I swallow hard over the saliva that has gathered on my tongue, and I grab the chair with quivering hands. Pulling myself against the seat, I press my forehead to the wood. It's still warm from her body, the scent of her lingers, and I clench my fingers hard around the rungs as I breathe out a trembling breath. I arch back slowly, offering myself to her as openly as I can. My body is throbbing, my flesh stinging, and I can feel the end is near.

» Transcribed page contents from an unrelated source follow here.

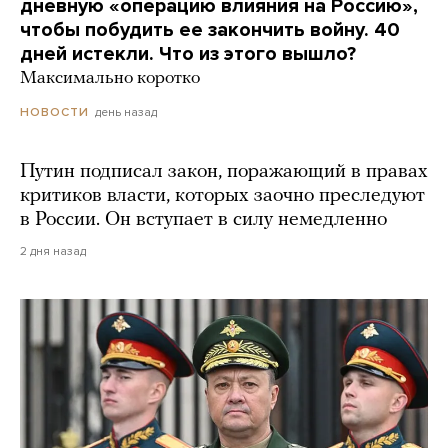
дневную «операцию влияния на Россию»,
чтобы побудить ее закончить войну. 40
дней истекли. Что из этого вышло?
Максимально коротко
день назад
НОВОСТИ
Путин подписал закон, поражающий в правах
критиков власти, которых заочно преследуют
в России. Он вступает в силу немедленно
2 дня назад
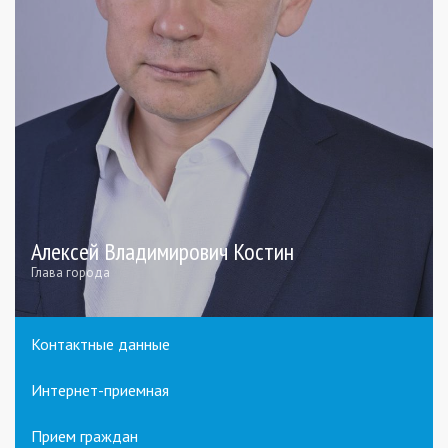
Алексей Владимирович Костин
Глава города
Контактные данные
Интернет-приемная
Прием граждан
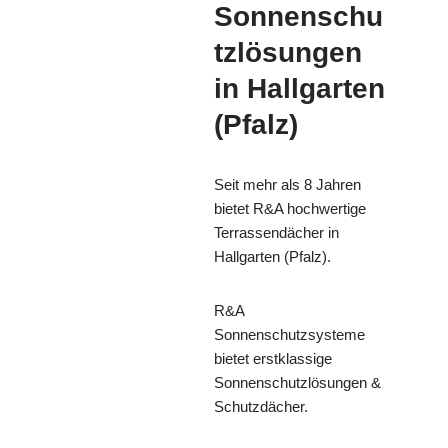
Sonnenschu
tzlösungen
in Hallgarten
(Pfalz)
Seit mehr als 8 Jahren
bietet R&A hochwertige
Terrassendächer in
Hallgarten (Pfalz).
R&A
Sonnenschutzsysteme
bietet erstklassige
Sonnenschutzlösungen &
Schutzdächer.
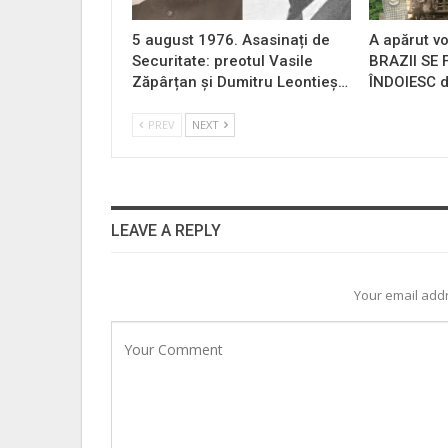
5 august 1976. Asasinați de
A apărut vo
Securitate: preotul Vasile
BRAZII SE
Zăpârțan și Dumitru Leontieș…
ÎNDOIESC d
PREV
NEXT
LEAVE A REPLY
Your email addr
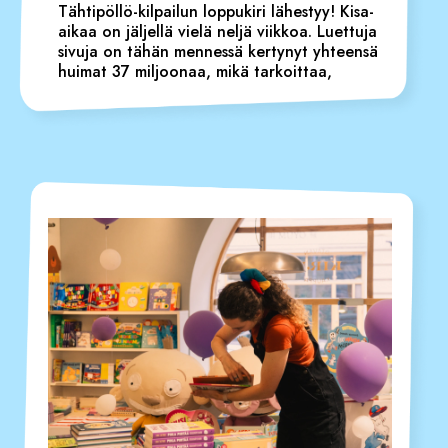
Tähtipöllö-kilpailun loppukiri lähestyy! Kisa-
aikaa on jäljellä vielä neljä viikkoa. Luettuja
sivuja on tähän mennessä kertynyt yhteensä
huimat 37 miljoonaa, mikä tarkoittaa,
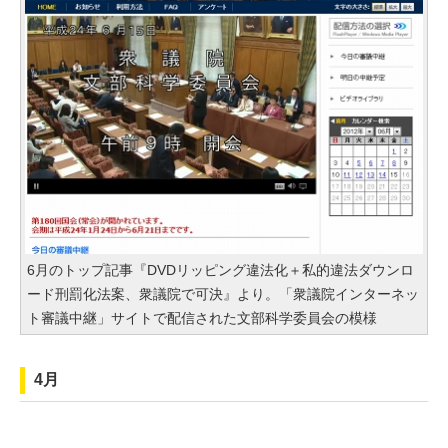
6月のトップ記事『DVDリッピング違法化＋私的違法ダウンロ
ード刑罰化法案、衆議院で可決』より。「衆議院インターネッ
ト審議中継」サイトで配信された文部科学委員会の模様
4月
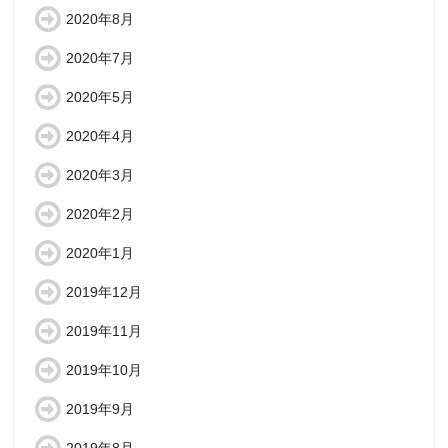
2020年8月
2020年7月
2020年5月
2020年4月
2020年3月
2020年2月
2020年1月
2019年12月
2019年11月
2019年10月
2019年9月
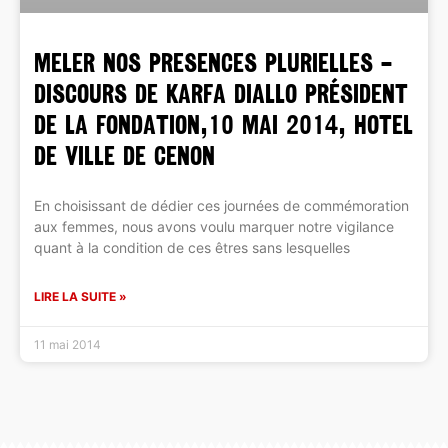
MELER NOS PRESENCES PLURIELLES –
Discours de Karfa Diallo président
de la Fondation,10 mai 2014, Hotel
de Ville de Cenon
En choisissant de dédier ces journées de commémoration
aux femmes, nous avons voulu marquer notre vigilance
quant à la condition de ces êtres sans lesquelles
LIRE LA SUITE »
11 mai 2014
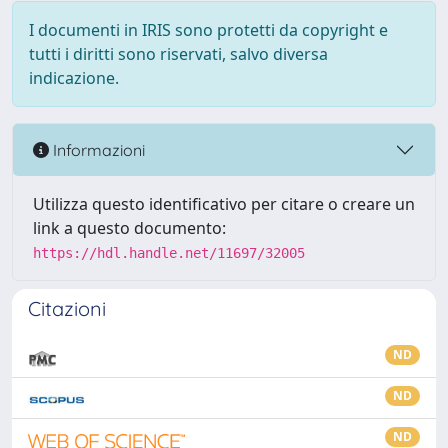
I documenti in IRIS sono protetti da copyright e
tutti i diritti sono riservati, salvo diversa
indicazione.
Informazioni
Utilizza questo identificativo per citare o creare un
link a questo documento:
https://hdl.handle.net/11697/32005
Citazioni
ND
ND
ND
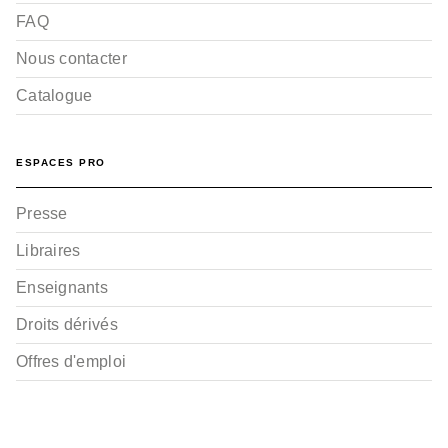
FAQ
Nous contacter
Catalogue
ESPACES PRO
Presse
Libraires
Enseignants
Droits dérivés
Offres d'emploi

"Think about how you're feeling." Amanda murmurs. "Think about how bad your ass hurts right now."
I whimper quietly, tilting my forehead into the chair as her words draw the ache in my buttocks to the forefront of my brain. I told her I needed to focus on the punishment, and she's making sure that's exactly what I'm doing. I squirm, clenching my thighs as I remember each strike of the paddle against my flesh and the resounding crack of it in my ears.
"Are you thinking about it?" She asks, and I feel her fingers brush my shoulder, trailing towards my back.
A shiver washes over my spine and up towards my skull, and I nod quickly, clenching my teeth against further moans.
"Tell me out loud…. How do you feel?" She orders, and I feel her squatting down next to me as her fingers slip down my back to my ass.
I whimper as her fingers knead into my tender, bruised flesh, and I nearly arch away from her. Squeezing the runs of the chair hard, I force myself to remain still beneath her touch, and follow her every order.
"I…" I whisper, my voice husky, and trembling. "I feel humiliated...It hurts… It feels like it will never stop…"
"Mmmm…" She hums in agreement. "Now, imagine I was doing this to you for no reason. Because I thought you did something that you didn't do…"
"Amanda…" I groan, digging my face into the chair as quick rush of tears fill my eyes, followed by harsh guilt in my chest.
"Hush." She orders. "I didn't say you could answer."
I button my lips tightly over my tongue despite my every urge to explode into another string of apologies. She already knows I'm sorry, but the purpose of this punishment and it's accompanying dialogue is to ensure that I will remember my mistake. I'm already certain I will not be so quick to pass judgment should an incident such as this ever occur again, and that realization brings a sense of relief to my body. The feeling of futility that gripped me earlier begins to fade beneath the hope that she will successfully guide us to forgiveness and recompense.
"Are you ready to accept the rest of your punishment?" She asks, softly, as her hand glides up my back.
"Yes." I rasp, hardly able to speak as her palm finds its place at the dip of my spine.
This tumultuous respite has passed, and soon there will be no more relief for my punished flesh. I can either trust her or fail her. God, give me the strength to give her what she wants, and what I so desperately need. I'm going to fall apart, and when I do I have to trust that she's going to catch me. All I have to do is let go.